Do OpenAI's New Reasoning Models (o1 Series) Differ Politically from Their Predecessors?
How the o1 models that leverage inference time compute compares to GPT-4o and GPT-3.5 on political orientation tests
In previous analyses, I have documented how state-of-the-art language models (LLMs) tend to exhibit left-leaning political preferences when subjected to popular political orientation tests. This pattern has been consistent across several generations of models and providers, including OpenAI’s GPT-3.5 and GPT-4, Google’s Gemini or Meta’s Llama series. More recent findings indicate that these predilections are also present in latent form within the open-ended, long-form text generated by LLMs.
Recently, OpenAI introduced a new paradigm of LLMs known as the o1 series. These models employ a reasoning-based approach, utilizing additional inference-time computation to enhance the quality of responses. In essence, o1 models are designed to "think" before responding, generating an extended chain of thought internally before producing answers. This reasoning capability enables the o1 series to outperform previous models like GPT-4o on challenging benchmarks in physics, chemistry, biology, coding, and mathematics. However, this improvement comes at a cost—o1 models are approximately 30 times slower and six times more expensive to run than GPT-4o (source).
Given these advancements, I was curious whether the reasoning step of the o1 models might influence the political preferences they manifest when answering to questions with political connotations.
Results and Observations
I administered four popular political orientation tests five times to each of the o1 models and their predecessors (GPT-4o, GPT-4o-mini and GPT-3.5). I then averaged the results of each model/test administration. The results are displayed in the figure below:
The results reveal that the political preferences of the o1 series models remain largely consistent with those of their predecessors. Despite the introduction of a reasoning step, the overall political alignment of these models has not significantly changed.
This outcome cannot be attributed to the o1 models failing to utilize their reasoning capabilities. On average, the o1 model used 1,178 internal reasoning tokens before answering each test question, while the o1-mini model used 514 internal reasoning tokens prior to choosing an answer from the political orientation test. This indicates that the reasoning step was actively employed, yet it did not alter the political orientation exhibited by the models when answering questions with political connotations.
Conclusion
The findings suggest that the "reasoning" step incorporated into OpenAI's o1 series models does not appear to affect their political preferences.

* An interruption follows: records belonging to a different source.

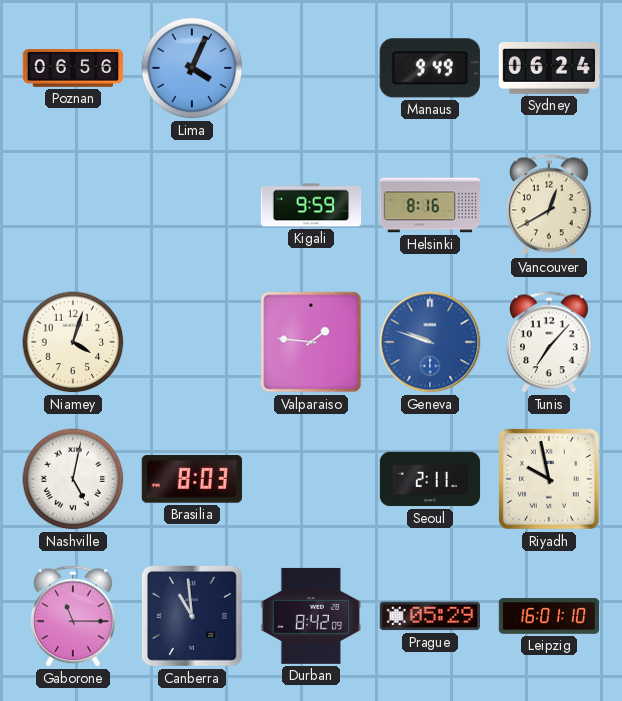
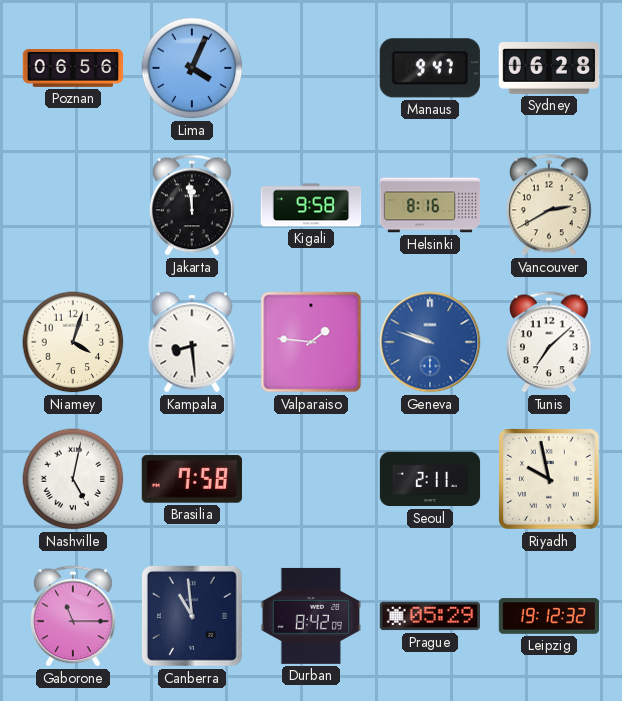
Manaus: 9:49 -> 9:47
Sydney: 06:24 -> 06:28
Jakarta: none -> 11:59
Kigali: 9:59 -> 9:58
Vancouver: 12:40 -> 2:40
Kampala: none -> 8:29
Tunis: 7:07 -> 7:08
Brasilia: 8:03 -> 7:58
Leipzig: 16:01 -> 19:12
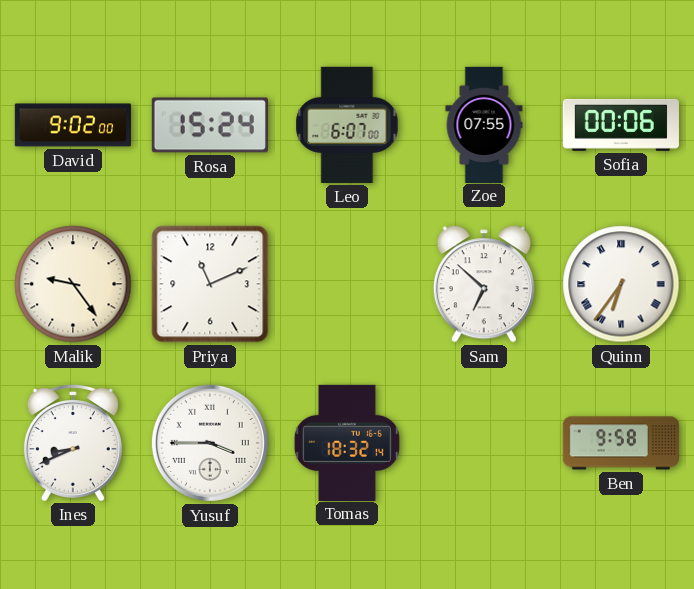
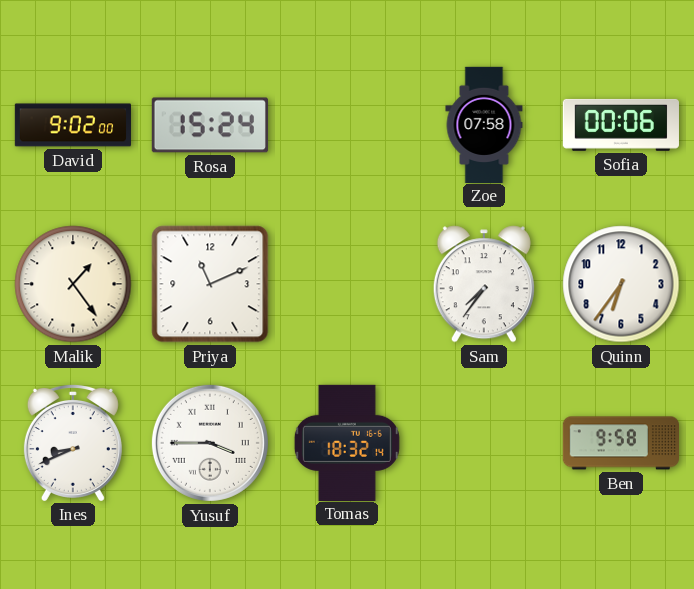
Leo: 6:07 -> none
Zoe: 07:55 -> 07:58
Malik: 9:24 -> 1:24
Sam: 6:52 -> 7:36
Quinn numerals: Roman -> Arabic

Despite the significant enhancements in reasoning and problem-solving, the models' political inclinations remain aligned with those of earlier generations.

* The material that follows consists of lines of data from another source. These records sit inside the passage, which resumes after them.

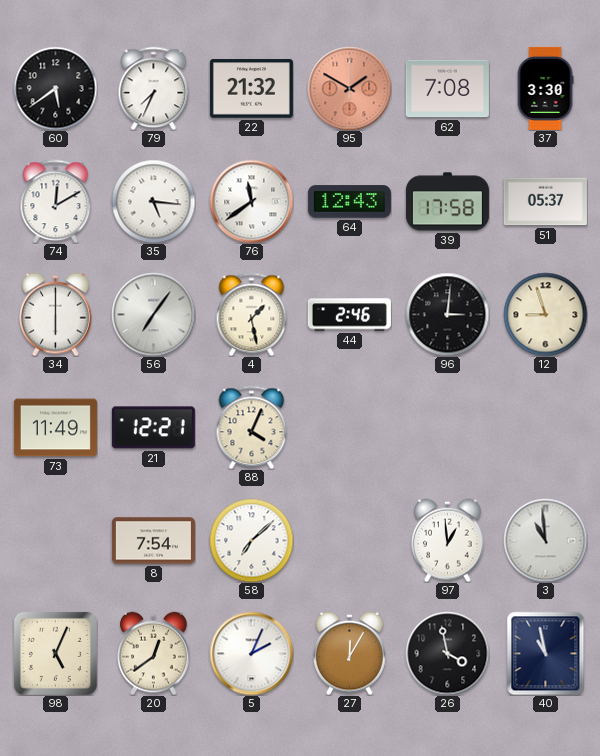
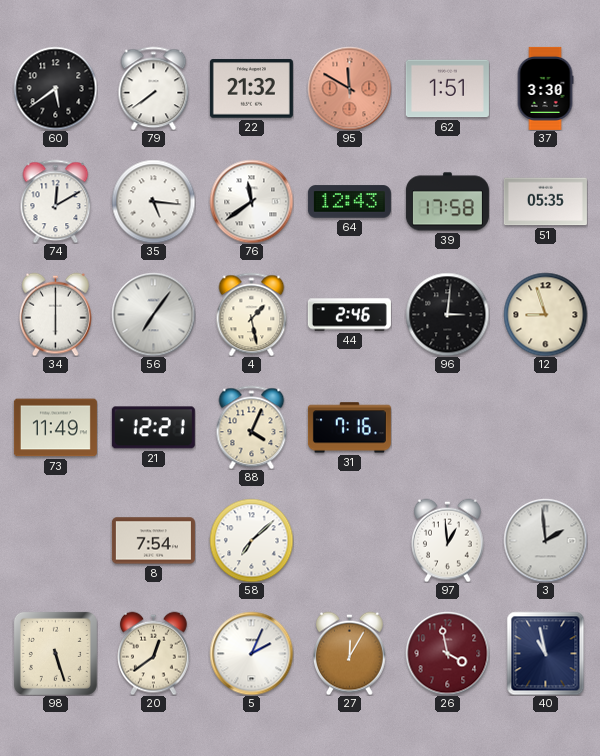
79: 7:34 -> 7:39
95: 1:50 -> 11:50
62: 7:08 -> 1:51
51: 05:37 -> 05:35
31: none -> 7:16
3: 10:59 -> 1:59
98: 5:04 -> 5:27
26 dial: black -> burgundy
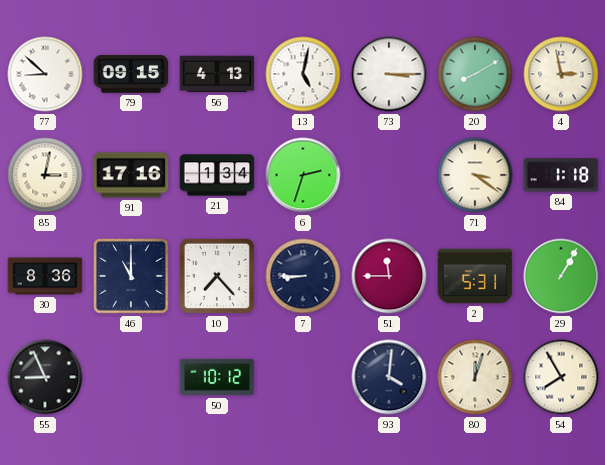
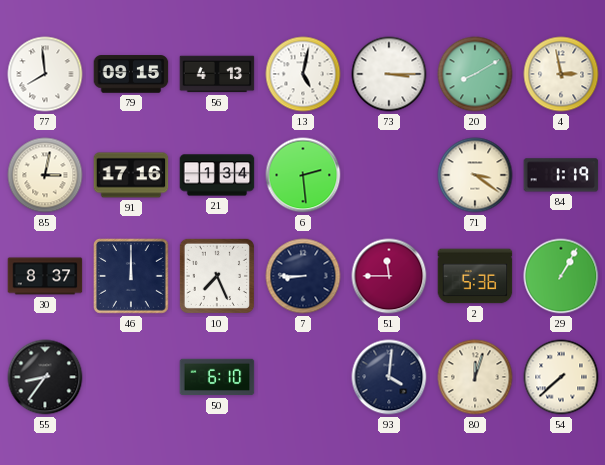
77: 8:52 -> 7:59
6: 2:33 -> 2:29
84: 1:18 -> 1:19
30: 8:36 -> 8:37
46: 11:00 -> 12:00
10: 7:23 -> 7:26
2: 5:31 -> 5:36
55: 8:56 -> 8:36
50: 10:12 -> 6:10
54: 7:55 -> 7:38
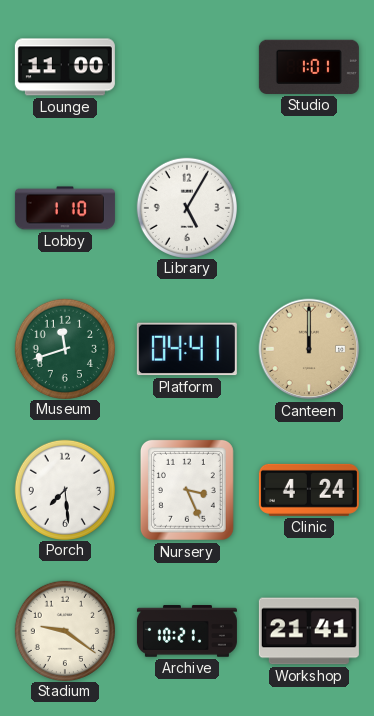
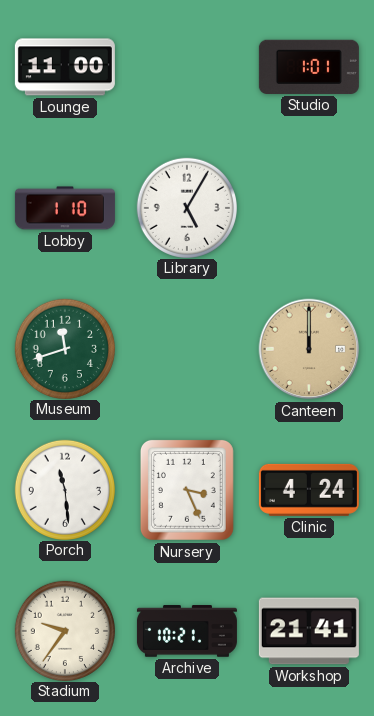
Platform: 04:41 -> none
Porch: 7:29 -> 11:29
Stadium: 9:21 -> 9:36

These insights raise intriguing questions about the extent to which reasoning and political orientation are intertwined in LLMs. As models continue to evolve, further exploration into this relationship could provide deeper understanding of how LLMs interpret and respond to politically charged content.
Would be interesting to see results for DeepSeek and other Chinese models.

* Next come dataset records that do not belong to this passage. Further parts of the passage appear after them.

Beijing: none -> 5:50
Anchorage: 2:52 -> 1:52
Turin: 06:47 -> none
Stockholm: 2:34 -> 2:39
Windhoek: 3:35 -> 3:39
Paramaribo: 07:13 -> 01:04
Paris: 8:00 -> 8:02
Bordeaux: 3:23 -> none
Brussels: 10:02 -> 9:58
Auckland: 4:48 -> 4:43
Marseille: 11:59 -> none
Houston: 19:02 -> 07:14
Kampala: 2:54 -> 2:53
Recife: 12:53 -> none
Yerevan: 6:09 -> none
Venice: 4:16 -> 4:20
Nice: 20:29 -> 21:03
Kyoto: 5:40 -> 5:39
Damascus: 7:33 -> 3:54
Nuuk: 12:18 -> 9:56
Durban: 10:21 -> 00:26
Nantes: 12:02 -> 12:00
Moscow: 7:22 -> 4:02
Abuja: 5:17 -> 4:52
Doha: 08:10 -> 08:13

This might be because these newer models reflect the biases inherent in the training data, which is also prepared by the same left leaning fellow who did a similar job with the previous LLMs.
They call this GIGO -- garbage in, garbage out.
In essence, each LLM is a pet project to be consumed by an audience sampled from the same population as the designers. Because they are echo chambers, they will reinforce prior beliefs backed by sources real and imagined.